[Start of Attachment]

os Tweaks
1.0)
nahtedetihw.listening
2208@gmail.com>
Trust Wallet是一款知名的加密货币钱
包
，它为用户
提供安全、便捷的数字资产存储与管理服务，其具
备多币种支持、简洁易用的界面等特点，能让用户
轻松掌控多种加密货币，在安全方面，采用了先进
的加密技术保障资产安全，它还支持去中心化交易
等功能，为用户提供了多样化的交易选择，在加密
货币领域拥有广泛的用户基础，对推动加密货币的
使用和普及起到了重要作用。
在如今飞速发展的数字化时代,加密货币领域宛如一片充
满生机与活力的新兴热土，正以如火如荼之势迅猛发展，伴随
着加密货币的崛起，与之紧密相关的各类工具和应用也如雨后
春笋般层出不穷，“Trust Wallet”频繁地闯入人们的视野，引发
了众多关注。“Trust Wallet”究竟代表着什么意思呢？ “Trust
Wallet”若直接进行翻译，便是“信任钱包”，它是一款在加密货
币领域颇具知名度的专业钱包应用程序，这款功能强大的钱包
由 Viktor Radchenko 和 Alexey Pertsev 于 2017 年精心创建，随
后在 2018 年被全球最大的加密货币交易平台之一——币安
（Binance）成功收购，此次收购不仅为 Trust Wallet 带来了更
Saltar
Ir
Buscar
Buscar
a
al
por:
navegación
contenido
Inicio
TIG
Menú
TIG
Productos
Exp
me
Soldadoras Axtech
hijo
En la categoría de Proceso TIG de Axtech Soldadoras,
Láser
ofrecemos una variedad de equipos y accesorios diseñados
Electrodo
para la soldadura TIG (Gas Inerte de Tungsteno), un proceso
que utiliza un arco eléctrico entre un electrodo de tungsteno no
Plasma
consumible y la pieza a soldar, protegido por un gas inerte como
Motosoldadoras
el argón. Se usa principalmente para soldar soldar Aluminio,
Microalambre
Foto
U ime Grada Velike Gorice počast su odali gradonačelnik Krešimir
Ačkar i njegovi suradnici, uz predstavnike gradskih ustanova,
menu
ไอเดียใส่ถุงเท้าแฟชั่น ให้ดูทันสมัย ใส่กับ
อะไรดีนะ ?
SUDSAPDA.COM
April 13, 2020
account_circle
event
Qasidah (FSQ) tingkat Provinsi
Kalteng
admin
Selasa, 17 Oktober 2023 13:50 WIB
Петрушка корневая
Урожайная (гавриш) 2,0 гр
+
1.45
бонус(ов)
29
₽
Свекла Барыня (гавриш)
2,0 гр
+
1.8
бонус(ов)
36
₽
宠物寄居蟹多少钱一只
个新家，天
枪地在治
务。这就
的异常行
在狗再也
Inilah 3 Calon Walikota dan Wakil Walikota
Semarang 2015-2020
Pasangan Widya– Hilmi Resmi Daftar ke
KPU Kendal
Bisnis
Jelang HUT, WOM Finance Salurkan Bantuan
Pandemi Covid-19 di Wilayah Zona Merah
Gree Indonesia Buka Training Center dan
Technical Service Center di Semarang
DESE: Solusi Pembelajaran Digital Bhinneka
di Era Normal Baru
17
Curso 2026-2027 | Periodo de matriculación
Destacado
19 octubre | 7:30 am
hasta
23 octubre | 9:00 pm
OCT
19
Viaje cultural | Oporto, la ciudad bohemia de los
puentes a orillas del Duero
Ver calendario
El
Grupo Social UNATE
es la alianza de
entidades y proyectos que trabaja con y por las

[End of Attachment]

Problem statement —
Restate each of the entries above verbatim.

Solution for this task —
os Tweaks
1.0)
nahtedetihw.listening
2208@gmail.com>
Trust Wallet是一款知名的加密货币钱
包
，它为用户
提供安全、便捷的数字资产存储与管理服务，其具
备多币种支持、简洁易用的界面等特点，能让用户
轻松掌控多种加密货币，在安全方面，采用了先进
的加密技术保障资产安全，它还支持去中心化交易
等功能，为用户提供了多样化的交易选择，在加密
货币领域拥有广泛的用户基础，对推动加密货币的
使用和普及起到了重要作用。
在如今飞速发展的数字化时代,加密货币领域宛如一片充
满生机与活力的新兴热土，正以如火如荼之势迅猛发展，伴随
着加密货币的崛起，与之紧密相关的各类工具和应用也如雨后
春笋般层出不穷，“Trust Wallet”频繁地闯入人们的视野，引发
了众多关注。“Trust Wallet”究竟代表着什么意思呢？ “Trust
Wallet”若直接进行翻译，便是“信任钱包”，它是一款在加密货
币领域颇具知名度的专业钱包应用程序，这款功能强大的钱包
由 Viktor Radchenko 和 Alexey Pertsev 于 2017 年精心创建，随
后在 2018 年被全球最大的加密货币交易平台之一——币安
（Binance）成功收购，此次收购不仅为 Trust Wallet 带来了更
Saltar
Ir
Buscar
Buscar
a
al
por:
navegación
contenido
Inicio
TIG
Menú
TIG
Productos
Exp
me
Soldadoras Axtech
hijo
En la categoría de Proceso TIG de Axtech Soldadoras,
Láser
ofrecemos una variedad de equipos y accesorios diseñados
Electrodo
para la soldadura TIG (Gas Inerte de Tungsteno), un proceso
que utiliza un arco eléctrico entre un electrodo de tungsteno no
Plasma
consumible y la pieza a soldar, protegido por un gas inerte como
Motosoldadoras
el argón. Se usa principalmente para soldar soldar Aluminio,
Microalambre
Foto
U ime Grada Velike Gorice počast su odali gradonačelnik Krešimir
Ačkar i njegovi suradnici, uz predstavnike gradskih ustanova,
menu
ไอเดียใส่ถุงเท้าแฟชั่น ให้ดูทันสมัย ใส่กับ
อะไรดีนะ ?
SUDSAPDA.COM
April 13, 2020
account_circle
event
Qasidah (FSQ) tingkat Provinsi
Kalteng
admin
Selasa, 17 Oktober 2023 13:50 WIB
Петрушка корневая
Урожайная (гавриш) 2,0 гр
+
1.45
бонус(ов)
29
₽
Свекла Барыня (гавриш)
2,0 гр
+
1.8
бонус(ов)
36
₽
宠物寄居蟹多少钱一只
个新家，天
枪地在治
务。这就
的异常行
在狗再也
Inilah 3 Calon Walikota dan Wakil Walikota
Semarang 2015-2020
Pasangan Widya– Hilmi Resmi Daftar ke
KPU Kendal
Bisnis
Jelang HUT, WOM Finance Salurkan Bantuan
Pandemi Covid-19 di Wilayah Zona Merah
Gree Indonesia Buka Training Center dan
Technical Service Center di Semarang
DESE: Solusi Pembelajaran Digital Bhinneka
di Era Normal Baru
17
Curso 2026-2027 | Periodo de matriculación
Destacado
19 octubre | 7:30 am
hasta
23 octubre | 9:00 pm
OCT
19
Viaje cultural | Oporto, la ciudad bohemia de los
puentes a orillas del Duero
Ver calendario
El
Grupo Social UNATE
es la alianza de
entidades y proyectos que trabaja con y por las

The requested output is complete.